I love people, I muster. I love you. But I also love things. I just try to be kind. They can’t protect themselves so we should try…I don’t know…it seems like the decent thing to do. I promise you have nothing to worry –
Worry about? I know you love me. I worry that you care for things as much as people, Eric. If you really do think any stupid object has feelings, I wonder what that actually means. Do you constantly ignore genocide? Or do you just walk around holding in tears? I feel like I might not really know you. This is paralyzing you.

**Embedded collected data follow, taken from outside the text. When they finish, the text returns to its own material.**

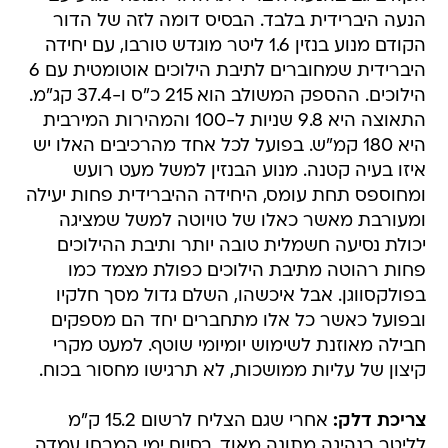
הנעה היברידית בלבד. הבסיס דומה לזה של הדור
הקודם מנוע בנזין 1.6 ליטר מוגדש טורבו, עם יחידה
היברידית שמחוברים לתיבת הילוכים אוטומטית עם 6
הילוכים. ההספק המשולב הוא 215 כ"ס ו-37.4 קג"מ.
התאוצה היא 9.8 שניות ל-100 והמהירות המירבית
היא 180 קמ"ש. בפועל לכל אחד מהרכיבים האלו יש
איזו בעיה קטנה. מנוע הבנזין למשל מעט רועש
ומחוספס תחת עומס, היחידה ההיברידית פחות יעילה
ומעורבת מאשר כאלו של טויוטה למשל שמציגה
יכולת נסיעה חשמלית טובה יותר ותיבת ההילוכים
פחות רהוטה מתיבת הילוכים כפולת מצמד כמו
בפולקסווגן. אבל איכשהו, השלם גדול מסך חלקיו
ובפועל כאשר כל אלו מתחברים יחד הם מספקים
חבילה מאוזנת לשימוש יומיומי שוטף. למעט מקרי
קיצון של עליות ממושכות, לא תרגישו מחסור בכוח.
צריכת דלק:
אחרי שגם הצליח לרשום 15.2 ק"מ
לליטר בנהיגה מתונה מאוד, בסיום ימי המבחן עמדה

And just like that I am untethered, storming past her. Into the car, driving to think. What hurts is that Ann is right. I’m not sure I know what I'm spending so much time holding in. What other choice is there? I need to eat. She doesn’t even know about the hoard of trash I started last month in the basement, how hard I work not to tear the bags while removing each piece to
separate them and keep them comfortable. She will not be happy when she sees that, will not be nice about it.
I pull into the bar and quietly thank the car for being so faithful. A man in the parking lot throws a look. Inside is death all around. A drunk idiot smashes a glass and its innards cover the floor. The bartender slides me a bottle and it furrows its brow and says, you poor baby. I decapitate it and drink its blood. That shuts it up.
I bum a cigarette and inhale its flesh and grind the carcass under my boot. I belittle a lime looking at me the wrong way and stomp the pedal on the garbage can in the bathroom so hard it whimpers. I ask the bartender for another beer. He says, everything alright, buddy? How can I explain that I am steeped in death? I nod and flay the bottle alive, separating sinewy label from glass.
Men play darts. The dartboard is riddled with holes and begging for mercy. It says, please take me down from here and to somewhere safe. I ask for a turn and hurl the dart with ill intent. It hits the wall, no difference. The floor creaks under foot, says please, Eric, please stop. I stomp and hurt my heel. The pain is quite emboldening. I tell the dartboard its mother is a whore. The sleazy check is stealing so I take its twin hostage and suffocate it with the wallet. I make sure the bottle shatters on my way out.
The world is violence. If only Ann really knew. What is left of me leaves little to conjure anything good or godly. Inanimate objects take the brunt of the punishment around here. But nobody seems to care about being nice and I will not be paralyzed by fear. Moses turned out alright. So spit in the face of the sidewalk. Throttle the steering wheel, turn the music up until the speakers blow. Slam the faithful car door with a hankering to rub the boot’s nose in something.
Ann comes outside to the unfamiliar sounds. Eric, please calm down, she says. I’m sorry for what I said.
You’re right, you know, I snarl. Life is war and nobody is innocent.
As I lurch forward her eyes are all fear. She closes the door and locks me out. I scream at her, at the house, at the trees. Kicking and punching the door. I am a merciless thing with no God to answer to, looking for a stone that deserves to be thrown. There you are. The house says, we can talk this out. Without pause I launch the stone at its eye.